Un Natale diverso, quello di quest’anno. Mi trovo in
quarantena fiduciaria. Come tanti. Siamo tutti in zona rossa: senza parenti,
senza la tradizione, senza poter uscire di casa. Per qualcuno sarà un Natale vissuto
da solo... Le circostanze nelle quali siamo costretti a vivere possono diventare
l’occasione per andare al cuore dell’evento, riscattandolo da riduzioni a sentimento o consumismo.
Preoccupazione principale era diventata il regalo da scegliere, il menù
da preparare; preoccupazione ottima se espressione d’attenzione a quelli di
casa, se un modo per rinsaldare i legami d’amicizia. Ma il Bambino rischia di
rimane sempre nell’angolo, presenza cara e patetica, ma irrilevante!
Proviamo a rimetterlo al centro? È il solo a possedere una
risposta convincente allo smarrimento, all’inquietudine, alla paura, quando non
alla rabbia, alla ribellione di questi giorni. Un Dio che rinuncia ai cieli,
che si spoglia della sua regalità per farsi uno di noi, bambino, fragile,
bisognoso di tutto.
Davanti a un bambino anche un cuore scettico o indurito si
abbandona alla tenerezza. Non è debolezza o sentimentalismo, è istinto per la
difesa del debole, innato senso di protezione che scatta spontaneo. Le barriere
ideologiche cedono e fiorisce la simpatia. Quale obiezione a un Dio che non si
impone ma si rimpicciolisce, si fa bambino e subito condivide povertà,
persecuzione, esilio, le nostre miserie?
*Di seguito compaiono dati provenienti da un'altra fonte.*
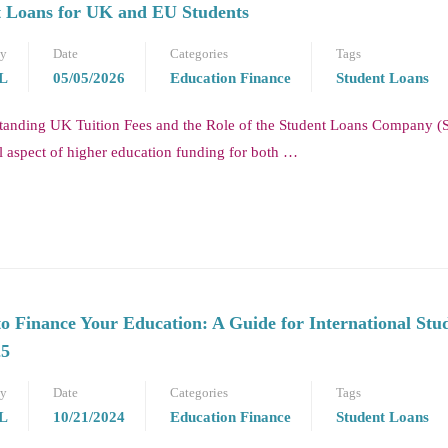
 Loans for UK and EU Students
by
Date
Categories
Tags
L
05/05/2026
Education Finance
Student Loans
tanding UK Tuition Fees and the Role of the Student Loans Company (
l aspect of higher education funding for both …
o Finance Your Education: A Guide for International Stu
25
by
Date
Categories
Tags
L
10/21/2024
Education Finance
Student Loans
Non ha mai abbandonato la nostra
storia sapendo compartire ogni nostra esperienza umana. Si rende presente in
ogni solitudine e si fa compagnia, in ogni disperazione e si fa speranza, in
ogni tensione e si fa concordia. “Non ci ha guardato dall’alto, da lontano – ha
ricordato papa Francesco questi giorni –, non ci è passato accanto, non ha
avuto ribrezzo della nostra miseria, non si è rivestito di un corpo apparente,
ma ha assunto pienamente la nostra natura e la nostra condizione umana”.
Davanti al presepe, ha continuato il Papa, “possiamo
diventare un po’ bambini rimanendo a contemplare la scena della Natività, e
lasciare che rinasca in noi lo stupore per il modo ‘meraviglioso’ in cui Dio ha
voluto venire nel mondo. Questo farà rinascere in noi la tenerezza”.
Se sapremo farci avvolgere dallo stupore, dall’incanto del Natale, quando lasciamo il
presepe ci sorprenderà rivedere quel Bambino nel volto dei nostri bambini. Forse
lo riconosceremo sul volto dei nostri vecchi, del vicino di casa. Lo penseremo accanto
agli ammalati che non possiamo visitare, ai parenti lontani... Tanti contatti
ci sono preclusi ma egli è nato anche lì dove non possiamo andare: è
l’Emmanuele, il Dio con noi, in noi, tra noi.
Sarà un Natale diverso, sarà il Natale di sempre, quello vero: la riscoperta della più semplice delle verità: Natale è lui, è quel Bambino!